ASSIGNMENT> Every line of the material below that contains the string "Network" must appear in the answer.

PROVIDED ENTRIES>
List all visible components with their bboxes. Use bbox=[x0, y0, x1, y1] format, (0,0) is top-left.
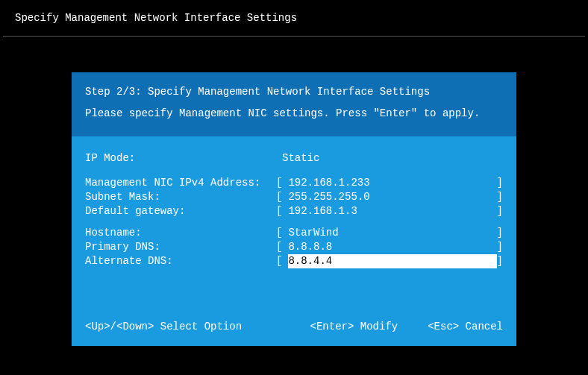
instruction-text: Please specify Management NIC settings. … bbox=[85, 104, 503, 123]
gateway-label: Default gateway: bbox=[85, 204, 276, 218]
dialog-header: Step 2/3: Specify Management Network Int… bbox=[72, 72, 516, 136]
ip-mode-label: IP Mode: bbox=[85, 151, 276, 166]
primary-dns-label: Primary DNS: bbox=[85, 240, 276, 254]
hostname-row[interactable]: Hostname: [ StarWind ] bbox=[85, 226, 503, 240]
gateway-value: 192.168.1.3 bbox=[282, 204, 496, 218]
ipv4-value: 192.168.1.233 bbox=[282, 176, 496, 190]
step-title: Step 2/3: Specify Management Network Int… bbox=[85, 83, 503, 101]
subnet-row[interactable]: Subnet Mask: [ 255.255.255.0 ] bbox=[85, 190, 503, 204]
dialog-body: IP Mode: Static Management NIC IPv4 Addr… bbox=[72, 136, 516, 309]
alt-dns-row[interactable]: Alternate DNS: [ 8.8.4.4 ] bbox=[85, 254, 503, 268]
page-title: Specify Management Network Interface Set… bbox=[15, 12, 297, 24]
page-header: Specify Management Network Interface Set… bbox=[0, 0, 588, 36]
hostname-label: Hostname: bbox=[85, 226, 276, 240]
footer-modify-hint: <Enter> Modify bbox=[310, 321, 398, 333]
divider bbox=[3, 36, 585, 37]
primary-dns-row[interactable]: Primary DNS: [ 8.8.8.8 ] bbox=[85, 240, 503, 254]
ipv4-label: Management NIC IPv4 Address: bbox=[85, 176, 276, 190]
subnet-value: 255.255.255.0 bbox=[282, 190, 496, 204]
primary-dns-value: 8.8.8.8 bbox=[282, 240, 496, 254]
footer-select-hint: <Up>/<Down> Select Option bbox=[85, 321, 242, 333]
dialog-footer: <Up>/<Down> Select Option <Enter> Modify… bbox=[72, 310, 516, 346]
alt-dns-input[interactable]: 8.8.4.4 bbox=[288, 254, 496, 268]
subnet-label: Subnet Mask: bbox=[85, 190, 276, 204]
ipv4-row[interactable]: Management NIC IPv4 Address: [ 192.168.1… bbox=[85, 176, 503, 190]
footer-cancel-hint: <Esc> Cancel bbox=[428, 321, 503, 333]
gateway-row[interactable]: Default gateway: [ 192.168.1.3 ] bbox=[85, 204, 503, 218]
settings-dialog: Step 2/3: Specify Management Network Int… bbox=[72, 72, 516, 346]
ip-mode-row[interactable]: IP Mode: Static bbox=[85, 151, 503, 166]
alt-dns-label: Alternate DNS: bbox=[85, 254, 276, 268]
hostname-value: StarWind bbox=[282, 226, 496, 240]
ip-mode-value: Static bbox=[276, 151, 503, 166]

YOUR RESPONSE>
dialog-header: Step 2/3: Specify Management Network Int… bbox=[72, 72, 516, 136]
step-title: Step 2/3: Specify Management Network Int… bbox=[85, 83, 503, 101]
page-title: Specify Management Network Interface Set… bbox=[15, 12, 297, 24]
page-header: Specify Management Network Interface Set… bbox=[0, 0, 588, 36]
settings-dialog: Step 2/3: Specify Management Network Int… bbox=[72, 72, 516, 346]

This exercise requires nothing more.